The priority issues raised above clearly point to the need for well-defined actions that would encourage, support as well as create opportunities for setting in motion research along the various dimensions outlined in the priority issues discussion. The action plan should at the very least be a) retrospective, b) innovative in leveraging opportunities for financing pilot studies, and c) integrative in bringing practitioners and academics to work on contemporary issues, and d) temporally consistent with the planning schedules of MPOs.

A retrospective session that gathers the pre-eminent findings from labors of the last decade is in order. This could be done in the form of an inaugural Summer Meeting of travel demand researchers and practitioners. Inventorying what we know and what we don't, while humbling, may be exactly what the doctor ordered for the profession.

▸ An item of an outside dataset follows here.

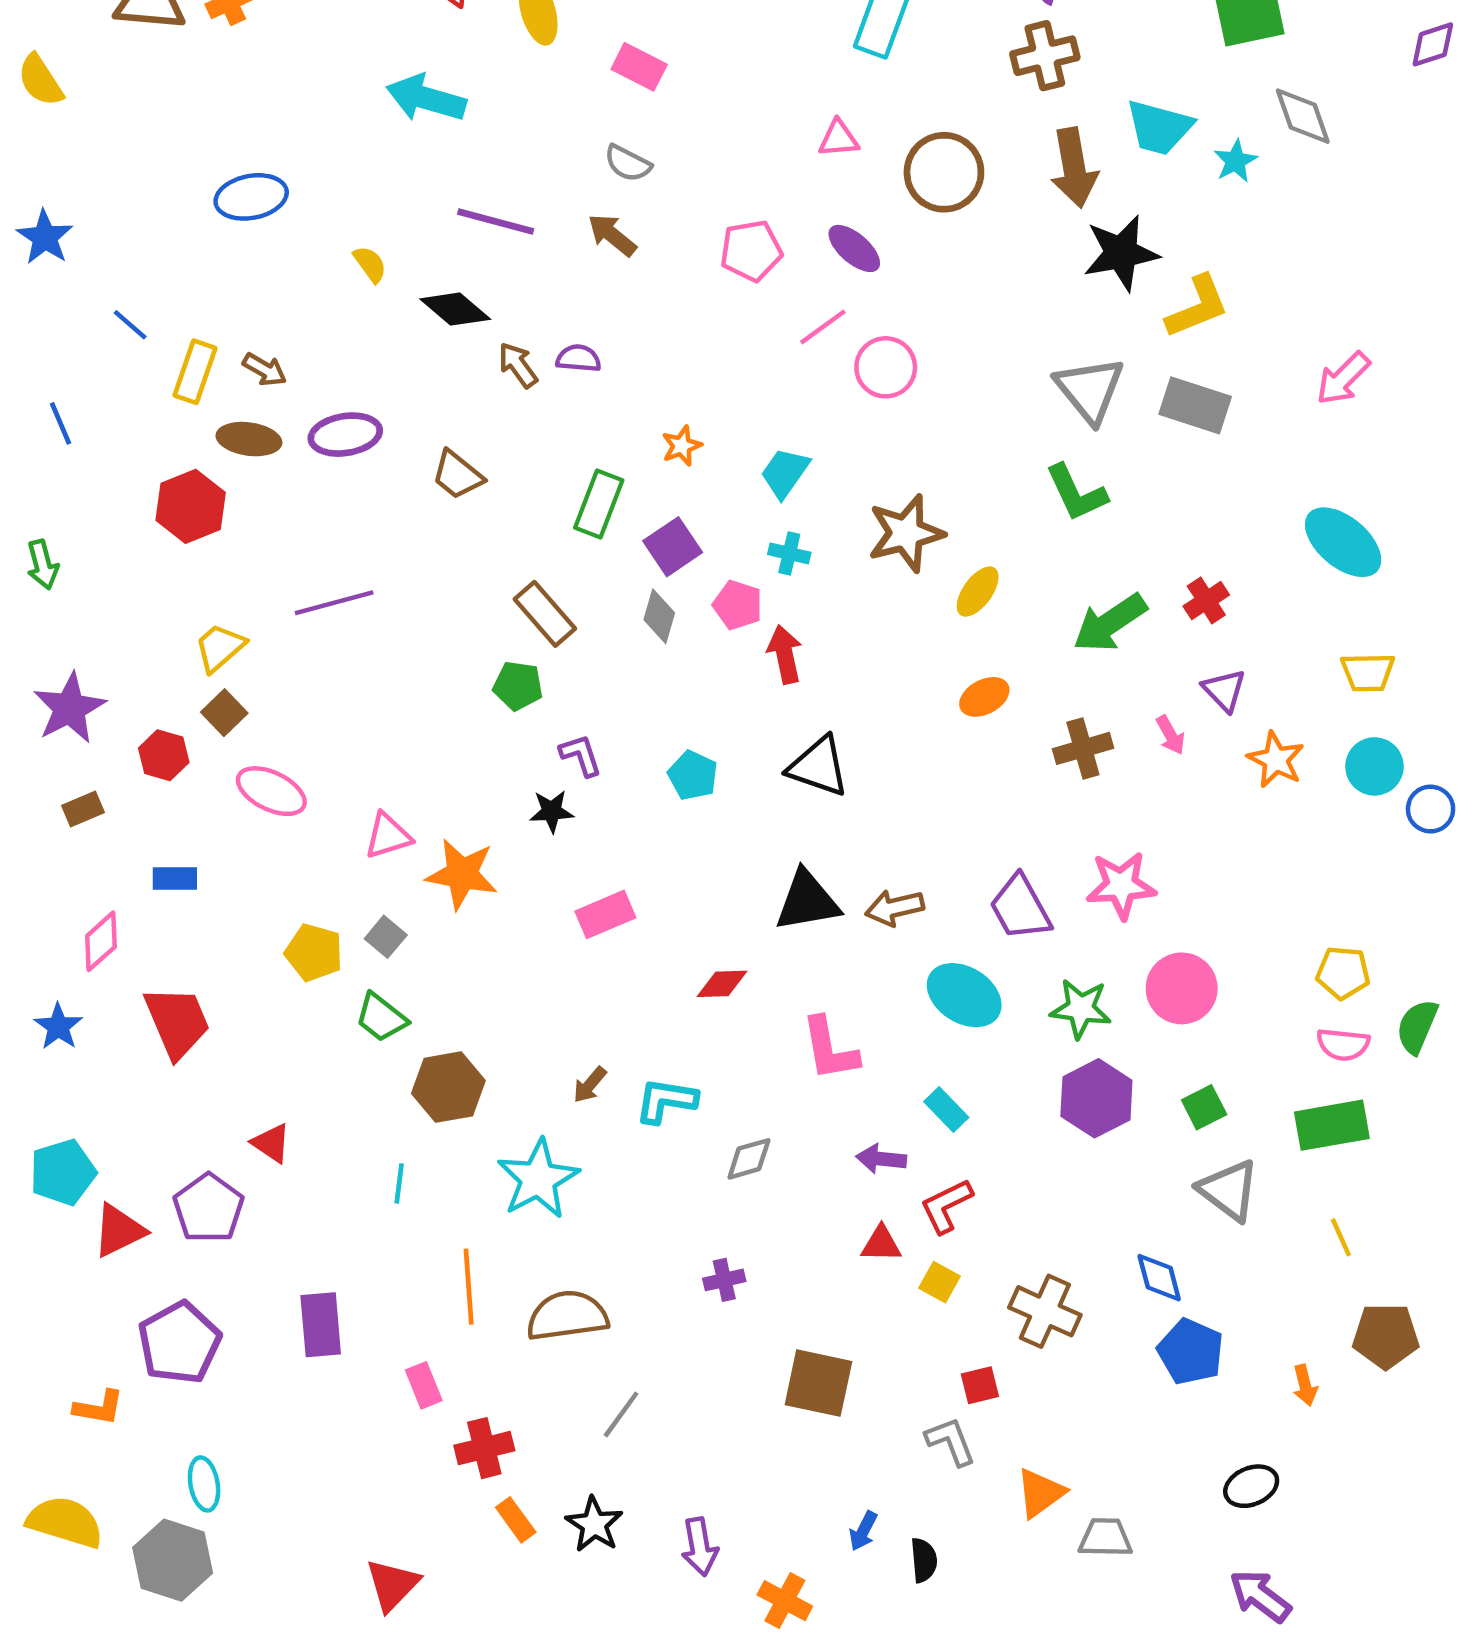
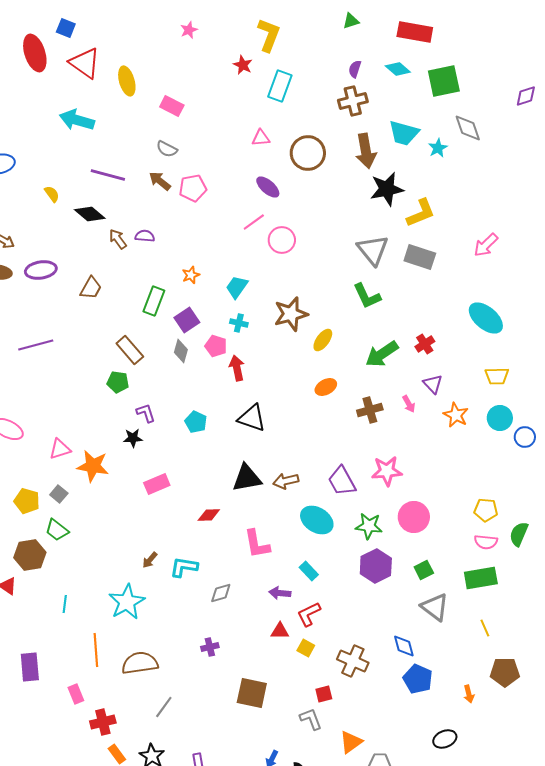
pink pentagon: (751, 251) -> (193, 188), moved
brown trapezoid: (457, 475) -> (91, 288), turned -100
brown hexagon: (448, 1087) -> (30, 555), moved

Innovative funding schemes in the form of pooled-fund studies may be the trigger behind bringing to a common table the experiences of leading MPO efforts on assimilating activity-based models into the planning process. It is eminently important that leading MPOs in North America be targeted first for pooled-fund studies to ensure the viability of activity-based models and forecasting tools that are being developed on that basis.

Regular annual summer meetings that alternate between practical and academic themes may serve as a useful forum for keeping the groups connected and working towards a common goal. It also provides two year windows for the relevant to organize and present their efforts, while being financially not too burdensome for participation. Logistically, this undertaking could occur initially on the basis of site visits at leading MPOs.

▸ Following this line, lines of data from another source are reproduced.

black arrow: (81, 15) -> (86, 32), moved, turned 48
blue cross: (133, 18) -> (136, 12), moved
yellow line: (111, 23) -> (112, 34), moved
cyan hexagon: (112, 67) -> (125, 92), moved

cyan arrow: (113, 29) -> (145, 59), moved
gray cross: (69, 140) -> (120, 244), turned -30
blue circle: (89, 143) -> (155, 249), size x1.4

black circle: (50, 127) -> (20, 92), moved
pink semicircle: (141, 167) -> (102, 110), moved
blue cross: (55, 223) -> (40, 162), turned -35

Maximizing opportunities for integrative and collaborative thinking requires consistency of timelines. This is an issue of eminent importance, especially for MPOs who wish to take advantage of model portabilities. It is hence useful to continue to support activities through the committee that help align MPO modeling efforts.

CONCLUDING REMARKS

It is clear that simulation-based approaches have come to dominate the field of travel behavior and forecasting. While these approaches are data-intensive and as the debate on model parsimony with limited data rages on, it is eminently important for the travel demand profession to get back to the basics and conduct an “observational” analysis of the problem. Outlining a desired set of qualitative outcomes and working back to the type and frequency of data collection required to accomplish those outcomes is in order. In concert with this fundamental effort, the priority issues outlined previously should be pursued, keeping in mind implementability and relevance of those approaches to policy and technological developments. This effort should be collaborative and inclusive of international experiences and needs, while engendering integration with other elements relating to air quality, land use, demographics, and technology.